### Extracted data

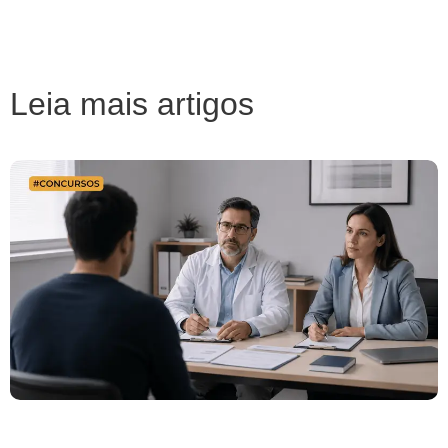
Leia mais artigos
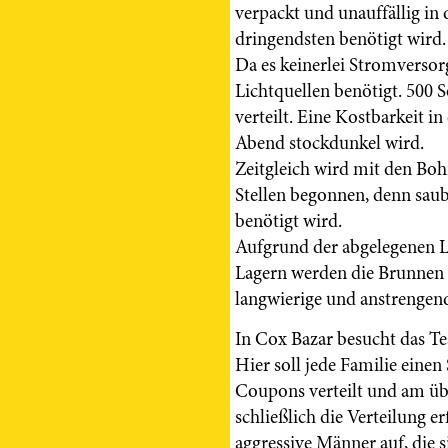
verpackt und unauffällig in 
dringendsten benötigt wird.
Da es keinerlei Stromverso
Lichtquellen benötigt. 500 
verteilt. Eine Kostbarkeit i
Abend stockdunkel wird.
Zeitgleich wird mit den Bo
Stellen begonnen, denn saub
benötigt wird.
Aufgrund der abgelegenen La
Lagern werden die Brunnen 
langwierige und anstrengend
In Cox Bazar besucht das T
Hier soll jede Familie ein
Coupons verteilt und am ü
schließlich die Verteilung e
aggressive Männer auf, die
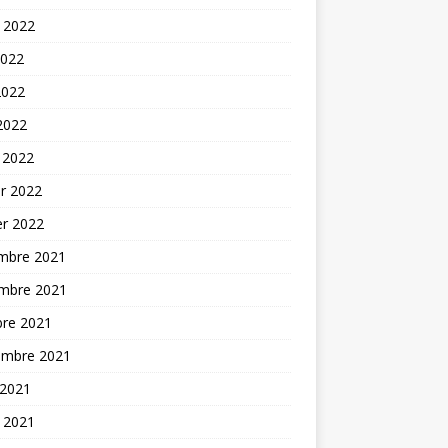
t 2022
2022
2022
 2022
 2022
er 2022
er 2022
mbre 2021
mbre 2021
bre 2021
embre 2021
 2021
t 2021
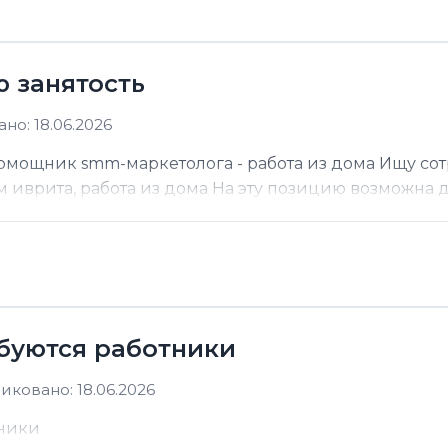
ю занятость
но: 18.06.2026
помощник smm-маркетолога - работа из дома Ищу со
м иврита, работа из дома На эту позицию возможна до
ебуются работники
иковано: 18.06.2026
тники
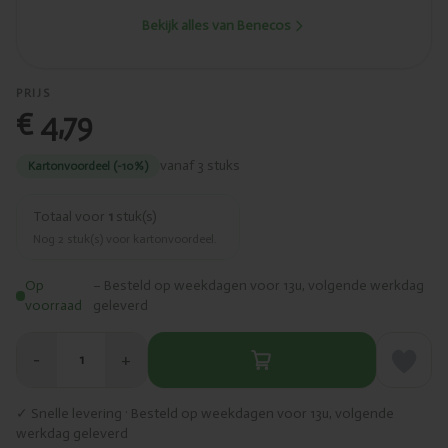
Bekijk alles van Benecos
PRIJS
€ 4,79
vanaf 3 stuks
Kartonvoordeel (-10%)
Totaal voor
1
stuk(s)
Nog
2
stuk(s) voor kartonvoordeel.
Op
– Besteld op weekdagen voor 13u, volgende werkdag
voorraad
geleverd
−
+
1
✓ Snelle levering · Besteld op weekdagen voor 13u, volgende
werkdag geleverd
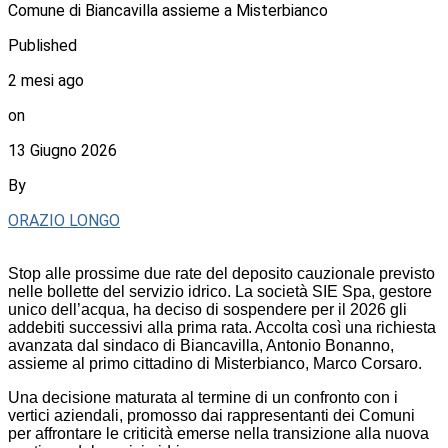
Comune di Biancavilla assieme a Misterbianco
Published
2 mesi ago
on
13 Giugno 2026
By
ORAZIO LONGO
Stop alle prossime due rate del deposito cauzionale previsto
nelle bollette del servizio idrico. La società SIE Spa, gestore
unico dell’acqua, ha deciso di sospendere per il 2026 gli
addebiti successivi alla prima rata. Accolta così una richiesta
avanzata dal sindaco di Biancavilla, Antonio Bonanno,
assieme al primo cittadino di Misterbianco, Marco Corsaro.
Una decisione maturata al termine di un confronto con i
vertici aziendali, promosso dai rappresentanti dei Comuni
per affrontare le criticità emerse nella transizione alla nuova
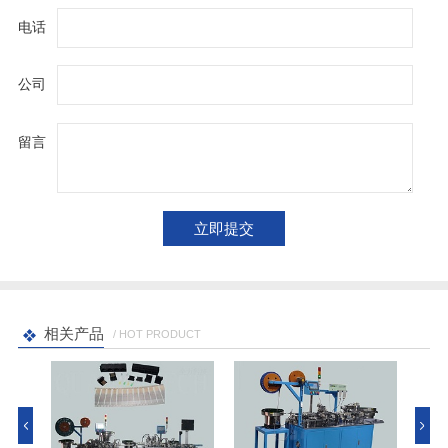
电话
公司
留言
相关产品
/ HOT PRODUCT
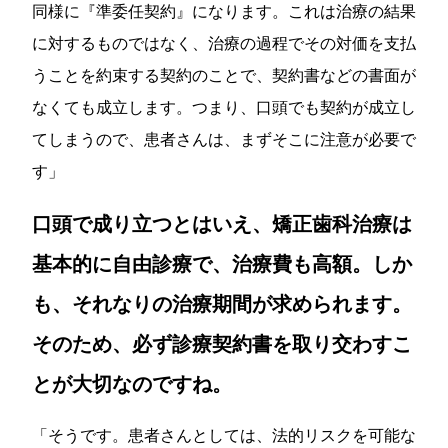
同様に
『準委任契約』
になります。これは治療の結果
に対するものではなく、治療の過程でその対価を支払
うことを約束する契約のことで、契約書などの書面が
なくても成立します。つまり、口頭でも契約が成立し
てしまうので、患者さんは、まずそこに注意が必要で
す」
口頭で成り立つとはいえ、矯正歯科治療は
基本的に自由診療で、治療費も高額。しか
も、それなりの治療期間が求められます。
そのため、必ず診療契約書を取り交わすこ
とが大切なのですね。
「そうです。患者さんとしては、法的リスクを可能な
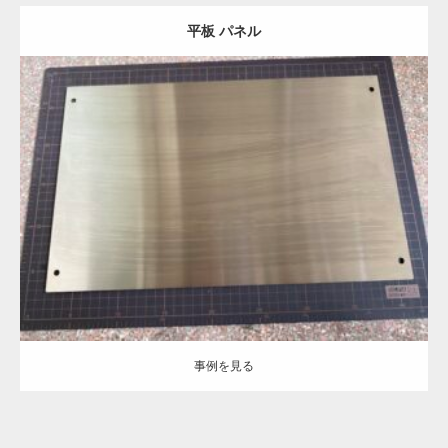
平板 パネル
Category:
ステンレス-HL
建築金物
機械部品
板金加工
ヘアーライン
処理
事例を見る
事例を見る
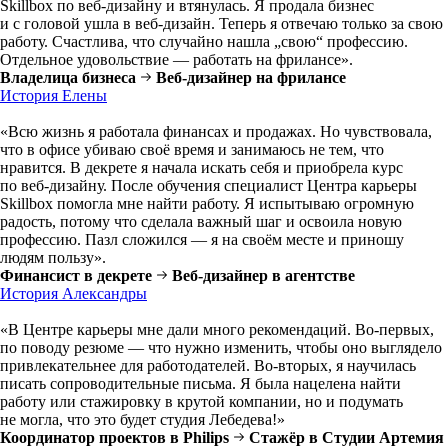
Skillbox по веб-дизайну и втянулась. Я продала бизнес
и с головой ушла в веб-дизайн. Теперь я отвечаю только за свою
работу. Счастлива, что случайно нашла „свою“ профессию.
Отдельное удовольствие — работать на фрилансе».
Владелица бизнеса
Веб-дизайнер на фрилансе
История Елены
«Всю жизнь я работала финансах и продажах. Но чувствовала,
что в офисе убиваю своё время и занимаюсь не тем, что
нравится. В декрете я начала искать себя и приобрела курс
по веб-дизайну. После обучения специалист Центра карьеры
Skillbox помогла мне найти работу. Я испытываю огромную
радость, потому что сделала важный шаг и освоила новую
профессию. Пазл сложился — я на своём месте и приношу
людям пользу».
Финансист в декрете
Веб-дизайнер в агентстве
История Александры
«В Центре карьеры мне дали много рекомендаций. Во-первых,
по поводу резюме — что нужно изменить, чтобы оно выглядело
привлекательнее для работодателей. Во-вторых, я научилась
писать сопроводительные письма. Я была нацелена найти
работу или стажировку в крутой компании, но и подумать
не могла, что это будет студия Лебедева!»
Координатор проектов в Philips
Стажёр в Студии Артемия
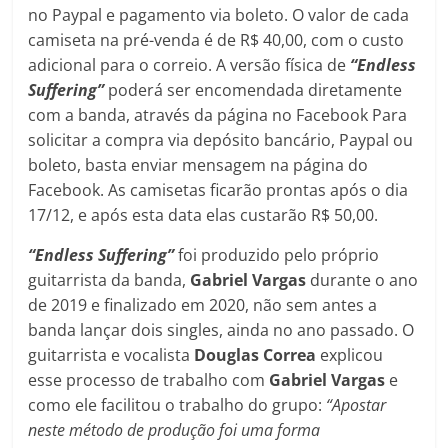
no Paypal e pagamento via boleto. O valor de cada
camiseta na pré-venda é de R$ 40,00, com o custo
adicional para o correio. A versão física de
“Endless
Suffering”
poderá ser encomendada diretamente
com a banda, através da página no Facebook Para
solicitar a compra via depósito bancário, Paypal ou
boleto, basta enviar mensagem na página do
Facebook. As camisetas ficarão prontas após o dia
17/12, e após esta data elas custarão R$ 50,00.
“Endless Suffering”
foi produzido pelo próprio
guitarrista da banda,
Gabriel Vargas
durante o ano
de 2019 e finalizado em 2020, não sem antes a
banda lançar dois singles, ainda no ano passado. O
guitarrista e vocalista
Douglas Correa
explicou
esse processo de trabalho com
Gabriel Vargas
e
como ele facilitou o trabalho do grupo:
“Apostar
neste método de produção foi uma forma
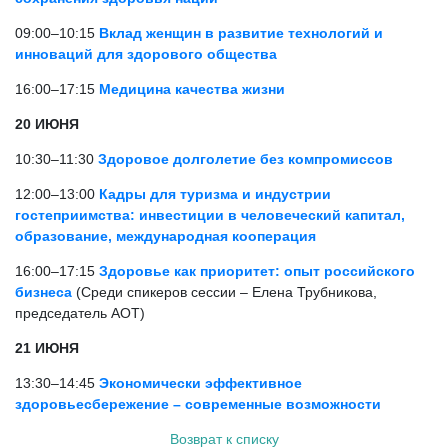
09:00–10:15
Вклад женщин в развитие технологий и
инноваций для здорового общества
16:00–17:15
Медицина качества жизни
20 ИЮНЯ
10:30–11:30
Здоровое долголетие без компромиссов
12:00–13:00
Кадры для туризма и индустрии
гостеприимства: инвестиции в человеческий капитал,
образование, международная кооперация
16:00–17:15
Здоровье как приоритет: опыт российского
бизнеса
(Среди спикеров сессии – Елена Трубникова,
председатель АОТ)
21 ИЮНЯ
13:30–14:45
Экономически эффективное
здоровьесбережение – современные возможности
Возврат к списку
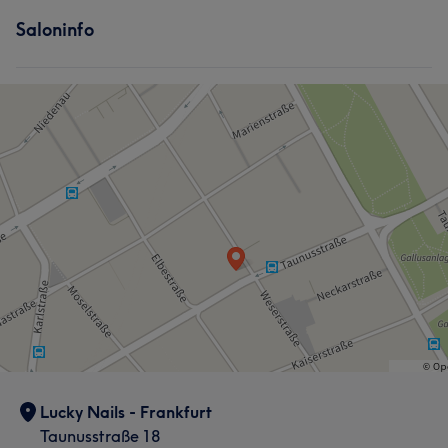
Saloninfo
Lucky Nails - Frankfurt
Taunusstraße 18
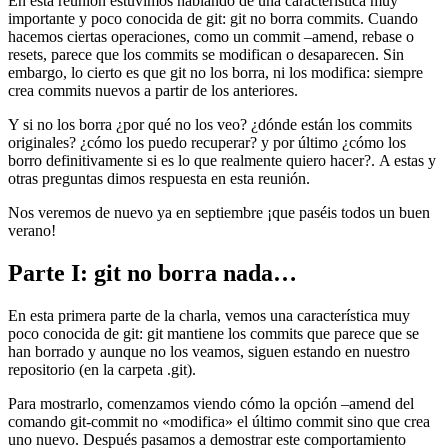
En esta reunión estuvimos hablando de una característica muy
importante y poco conocida de git: git no borra commits. Cuando
hacemos ciertas operaciones, como un commit –amend, rebase o
resets, parece que los commits se modifican o desaparecen. Sin
embargo, lo cierto es que git no los borra, ni los modifica: siempre
crea commits nuevos a partir de los anteriores.
Y si no los borra ¿por qué no los veo? ¿dónde están los commits
originales? ¿cómo los puedo recuperar? y por último ¿cómo los
borro definitivamente si es lo que realmente quiero hacer?. A estas y
otras preguntas dimos respuesta en esta reunión.
Nos veremos de nuevo ya en septiembre ¡que paséis todos un buen
verano!
Parte I: git no borra nada…
En esta primera parte de la charla, vemos una característica muy
poco conocida de git: git mantiene los commits que parece que se
han borrado y aunque no los veamos, siguen estando en nuestro
repositorio (en la carpeta .git).
Para mostrarlo, comenzamos viendo cómo la opción –amend del
comando git-commit no «modifica» el último commit sino que crea
uno nuevo. Después pasamos a demostrar este comportamiento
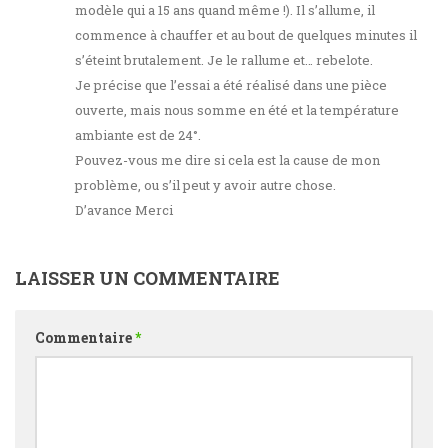
modèle qui a 15 ans quand même !). Il s’allume, il
commence à chauffer et au bout de quelques minutes il
s’éteint brutalement. Je le rallume et… rebelote.
Je précise que l’essai a été réalisé dans une pièce
ouverte, mais nous somme en été et la température
ambiante est de 24°.
Pouvez-vous me dire si cela est la cause de mon
problème, ou s’il peut y avoir autre chose.
D’avance Merci
LAISSER UN COMMENTAIRE
Commentaire
*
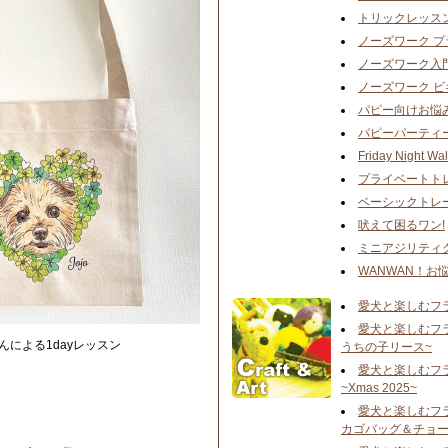
トリックレッス
ノーズワーク 
ノーズワーク入
ノーズワーク 
パピー向けお悩
パピーパーティ
Friday Night Wal
プライベートト
ベーシックトレ
吠えて困るワン!
ミニアジリティ
WANWAN！お
愛犬と楽しむフ
愛犬と楽しむフ
さんによる1dayレッスン
うちの子リース~
愛犬と楽しむフ
~Xmas 2025~
愛犬と楽しむフ
カゴバッグ＆チョー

######

→ **To do**
Lines that hold "conocida" are the ones to copy, so pick each out from the data.

→ **Task answer**
importante y poco conocida de git: git no borra commits. Cuando
poco conocida de git: git mantiene los commits que parece que se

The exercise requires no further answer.